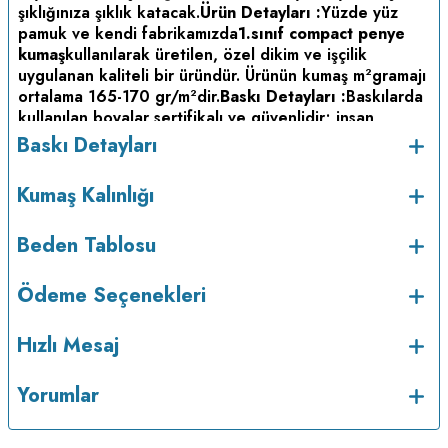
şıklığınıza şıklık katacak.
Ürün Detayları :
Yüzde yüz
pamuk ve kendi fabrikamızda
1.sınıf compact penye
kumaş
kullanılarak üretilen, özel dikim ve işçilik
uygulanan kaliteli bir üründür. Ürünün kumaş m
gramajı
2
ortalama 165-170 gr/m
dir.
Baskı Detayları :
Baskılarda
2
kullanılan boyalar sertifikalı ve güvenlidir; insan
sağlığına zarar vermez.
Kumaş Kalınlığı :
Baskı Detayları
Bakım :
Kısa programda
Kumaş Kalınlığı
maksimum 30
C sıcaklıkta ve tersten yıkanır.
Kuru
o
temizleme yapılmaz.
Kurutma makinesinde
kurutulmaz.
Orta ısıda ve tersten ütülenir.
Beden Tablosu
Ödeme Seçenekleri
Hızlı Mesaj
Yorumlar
* * *
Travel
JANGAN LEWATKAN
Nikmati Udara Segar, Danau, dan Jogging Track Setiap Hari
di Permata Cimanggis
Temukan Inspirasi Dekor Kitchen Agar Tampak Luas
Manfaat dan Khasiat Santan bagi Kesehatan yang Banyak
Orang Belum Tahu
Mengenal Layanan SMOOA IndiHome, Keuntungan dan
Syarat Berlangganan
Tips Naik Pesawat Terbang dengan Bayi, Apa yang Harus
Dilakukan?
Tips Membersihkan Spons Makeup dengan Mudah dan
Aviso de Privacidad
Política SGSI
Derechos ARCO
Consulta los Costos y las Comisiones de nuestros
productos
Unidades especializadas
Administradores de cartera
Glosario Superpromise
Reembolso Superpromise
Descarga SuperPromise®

» **Work required**
Precisely the lines between those holding "di Permata Cimanggis" and "Descarga SuperPromise®", inclusive, are to be reproduced from the listing above, with nothing added.

» **Output of the exercise**
di Permata Cimanggis
Temukan Inspirasi Dekor Kitchen Agar Tampak Luas
Manfaat dan Khasiat Santan bagi Kesehatan yang Banyak
Orang Belum Tahu
Mengenal Layanan SMOOA IndiHome, Keuntungan dan
Syarat Berlangganan
Tips Naik Pesawat Terbang dengan Bayi, Apa yang Harus
Dilakukan?
Tips Membersihkan Spons Makeup dengan Mudah dan
Aviso de Privacidad
Política SGSI
Derechos ARCO
Consulta los Costos y las Comisiones de nuestros
productos
Unidades especializadas
Administradores de cartera
Glosario Superpromise
Reembolso Superpromise
Descarga SuperPromise®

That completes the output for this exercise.